Para ser pasto de semelhante manipulação, a sociedade de massas de outrora se fragmentou, hoje, em uma sociedade de redes que tendem a se fechar em compartimentos estanques, tribais. Isso não faz mais que agravar a situação. Elimina-se a discussão, a inseminação de ideias, a busca de um projeto comum. Ortega chama de decadência a essa dispersão.

O fascismo chega depois como falsa solução a essa decadência. Propõe-se a unificar todas as tribos em uma tribo mais ampla mas sem vocação universal nem ideais elevados. É um particularismo mais, potencializados com esteroides. Esses esteroides são: preconceito, orgulho, ressentimento e o ódio projetados para outras comunidades, reais ou fictícias. Suscitam o pior dos entusiasmos: o da caça e da turba.

Unidos para tomar de assalto, unidos para odiar, unidos para rechaçar e unidos para perseguir. Essa é a versão degradada do povo que os fascistas oferecem. Sob bandeiras, o mais baixo denominador comum. Em seu canto de sereia, os líderes mentirosos se dizem humildes e próximos ao “homem comum”. Estar com eles, que se dizem esquecidos, é dizer-lhes: “está bem não pensar; está bem castigar; está bem destruir; está bem invejar”. E assim ficarão como justos os pecadores, embolsados em um só termo – a elite – e eventualmente fechados em seu mesmo campo de concentração. A concentração começa em um discurso desses novos “populistas”, para quem sabe escutar.

Os nomes que citei no princípio deste artigo pertencem a escritores, artistas, homens de Estado, cientistas e pensadores que souberam escutar o canto da sereia do fascismo e seus perigos, sem por isso sucumbir à sua fascinação. Alexis de Tocqueville escreveu sobre um novo despotismo popular para ele que não encontrava um nome. Wofgang Goethe falava de uma juventude desencaminhada; Albert Einstein, da estupidez que acompanhava o avanço científico como sua sombra; Thomas Mann, dos truques de magia praticados por um demagogo; Friederich Nietzsche, Edmund Husserl, Theodor Adorno e Robert Musil, do niilismo europeu; Franklin Roosevelt advertia sobre o perigo da cultura do medo; Winston Churchill, sobre a barbárie desatada em um país culto; Sigmund Freud e Miguel Unamuno sobre o amor e morte; Max Scheler, sobre o ressentimento como motor da mobilização; Stephan Zweig, sobre a claudicação da inteligência europeia; Franz Neumann, sobre o governo caótico da banda nazi; Roland Barthes, sobre a prostituição da linguagem, e assim sucessivamente, até chegar ao desespero de Tony Jundt e de Rob Riemen em seus recentes testemunhos de humanistas diante da debilitação da democracia. Todos esses advertiram uma verdade terrível: o fascismo não vem de fora como uma tormenta. Nós o levamos dentro. Para vencê-lo, temos que nos conhecer e desenvolver nossas próprias defesas.
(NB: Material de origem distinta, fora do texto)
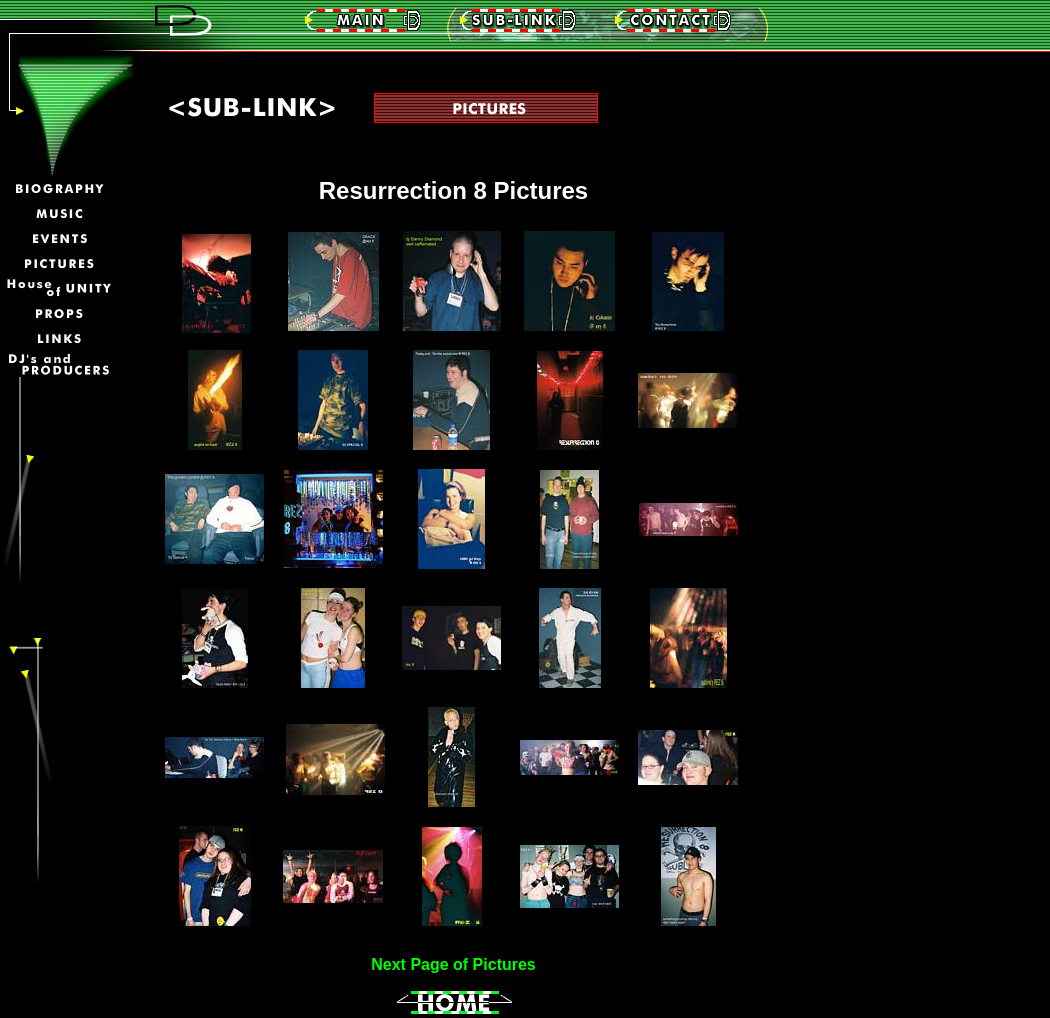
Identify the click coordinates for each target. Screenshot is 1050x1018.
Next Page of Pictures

No mais, esta nova era fascista que aflige o mundo terminará como terminou antes: em guerra. Eu encerro esta nota como comecei, com uma referência e uma paráfrase de Unamuno. Hoje, nos Estados Unidos, honram-se todos os dias os tombados e mutilados de guerra. Por desgraça hoje temos demasiados inválidos e logo haverá mais, se Deus não nos ajudar.